Exercise data>
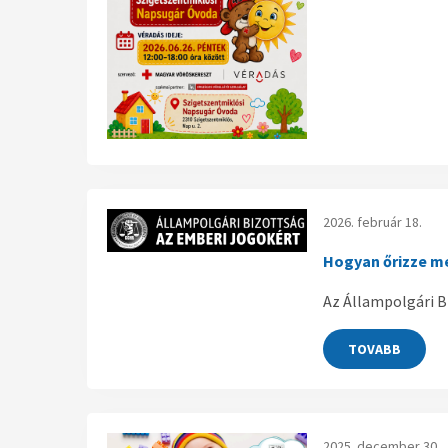
2026. február 18.
Hogyan őrizze m
Az Állampolgári 
TOVABB
2025. december 30.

Task requirements>
If a record contains a picture, drop the picture and repeat the rest exactly.

Task answer>
2026. február 18.
Hogyan őrizze m
Az Állampolgári 
TOVABB
2025. december 30.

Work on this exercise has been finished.